Penelope was wise, secretive, full of virtue, and longing for Sparta. Passionately she practised little tricks of faithfulness.
One needs light in one’s soul, to write with light, like God. Otherwise, one needs to take photographs. A woman of genuine faithfulness knows how to be wanton, but then pushes everything away. Waves of the sea and smiles of happiness, clouds and unicorns. She can keep the fire alive for long despite the distance from each other. And she does not enjoy good reputation. “Fides Graeca!” – people smile with a sneer when they see her flirt again with whoever. Only Homer himself knows the truth: all the canniness of the innocent.

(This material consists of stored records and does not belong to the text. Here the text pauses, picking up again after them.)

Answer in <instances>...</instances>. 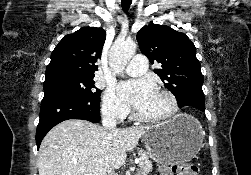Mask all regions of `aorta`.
<instances>
[{"label":"aorta","mask_w":251,"mask_h":175,"mask_svg":"<svg viewBox=\"0 0 251 175\" xmlns=\"http://www.w3.org/2000/svg\"><path fill=\"white\" fill-rule=\"evenodd\" d=\"M136 50L137 44H135V42H119V44H113L109 56V66L112 72L122 74L128 62L135 56Z\"/></svg>","instance_id":"1"}]
</instances>
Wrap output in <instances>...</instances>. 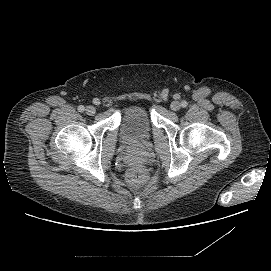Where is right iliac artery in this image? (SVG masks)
Segmentation results:
<instances>
[{"instance_id": "1", "label": "right iliac artery", "mask_w": 271, "mask_h": 271, "mask_svg": "<svg viewBox=\"0 0 271 271\" xmlns=\"http://www.w3.org/2000/svg\"><path fill=\"white\" fill-rule=\"evenodd\" d=\"M78 111H79V112H84V111H85V107H84L83 105H80V106L78 107Z\"/></svg>"}]
</instances>
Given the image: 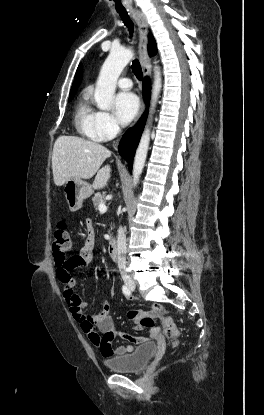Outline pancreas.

It is her that cuts out from the world a little magical quadri and moves it into admiration, outside the world. In her heart she carries a black frame. Her life fits into a poem and she forgets him. With a fan of poetry she shoos the away incubi of loneliness. Inside her there is bright music, which passes without an echo.

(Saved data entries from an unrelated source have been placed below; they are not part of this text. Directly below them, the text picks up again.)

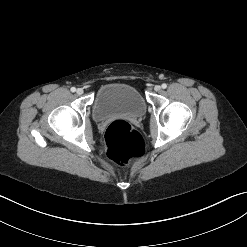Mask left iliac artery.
<instances>
[{"label": "left iliac artery", "mask_w": 247, "mask_h": 247, "mask_svg": "<svg viewBox=\"0 0 247 247\" xmlns=\"http://www.w3.org/2000/svg\"><path fill=\"white\" fill-rule=\"evenodd\" d=\"M162 88H163V89H166V88H167V84L163 83V84H162Z\"/></svg>", "instance_id": "44dca946"}]
</instances>
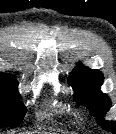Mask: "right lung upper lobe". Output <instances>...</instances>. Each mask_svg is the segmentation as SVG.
<instances>
[{"label":"right lung upper lobe","mask_w":116,"mask_h":134,"mask_svg":"<svg viewBox=\"0 0 116 134\" xmlns=\"http://www.w3.org/2000/svg\"><path fill=\"white\" fill-rule=\"evenodd\" d=\"M0 93L19 94L17 91V81L13 75L0 73Z\"/></svg>","instance_id":"cb5924a9"}]
</instances>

To love with artistic love, remaining faithful, empowers beyond anything. One can love golden ridges of water and chameleon’s skin. One can love the world and beyond it. Faithfulness is a chest locked away but with a magical bottom. Perhaps that’s where the heaven is.

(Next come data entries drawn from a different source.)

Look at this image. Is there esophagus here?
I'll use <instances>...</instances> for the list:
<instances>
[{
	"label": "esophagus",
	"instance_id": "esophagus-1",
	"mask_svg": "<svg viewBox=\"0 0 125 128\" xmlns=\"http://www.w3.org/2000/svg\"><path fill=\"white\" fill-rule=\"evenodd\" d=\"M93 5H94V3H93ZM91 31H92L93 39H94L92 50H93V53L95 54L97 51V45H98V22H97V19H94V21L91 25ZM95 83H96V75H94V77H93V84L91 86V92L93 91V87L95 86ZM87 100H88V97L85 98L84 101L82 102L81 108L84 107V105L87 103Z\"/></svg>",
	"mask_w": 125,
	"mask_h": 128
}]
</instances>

There is patient faithfulness of the skin and the long memory of touching. And there is faithfulness of many years passing.
So she charmed seraphs catching them into soaring prayers. And they let her tame them.
Her own heart was telling her: “normality is constituted by summing up madness”. Like Odysseus from Calypso, the pain returned, but she just smiled.
And so the ship patiently sailed, the wind grew attached to the mast of the ideal. Beauties and great virtues strolled the world incognito. Being the only ones with a horn, the unicorns purged waters poisoned by snakes. The world was no more than a letter woven from Odysseus and Penelope’s magnificent cloth. From God they came: the bundle and the letter.
For when between a woman and a man there is faithfulness, or even love, even when they are apart, they stretch a sparkling web over themselves. They catch the entire world in it and take it to God for correction. And so God corrects it, allowing saints’ cooperation, his saints of imagination – artists. God then shuts it all in Penelope’s chest, full of reason, light and clear colours.
IX.
The essence of every chest is its beautifully carved secrecy. In the tightly closed darkness old cloth rests.
On it - dusk full of lamias, there is a luminous sea and landscape. Plump winds blow in mappa mundi, Circe the sorceress was tending to grazing pigs. Poseidon thrusts his harpoon into the Old Market, into the heart of photography. On polytropic paths, from water death comes. Nausicaa carries a basket full of dirty underwear and her destiny. Leviathan sails through the sea, the night driving the dragons. Sirens are in Septuagint, once Persephone’s friends. And all the names of everything are in the language of gods and dreams.
There is the truth in this chest of darkness, and there is Veronica’s veil. The face not touched with a paintbrush, but with a gesture of mercy. Bright clear eyes of Santo Volto still shine in the dark. Paintings borrow light, harmony, placidity, sense from them.
The carved chest sits in an empty cubiculum, full of longing though. When Odysseus finally returns, God will take all the darkness out of him and make the night last longer for lovers.
Without the benefit of Kirke and Calypso's spells, Penelope wove the journey. Odysseus sailed very far, into the depth of the heart, full of faith. Too little faith and Kirke will turn him into swine. And that’s what will happen to many a monster, absit omen, and many a Cyclopes should the heart invite the darkness inside.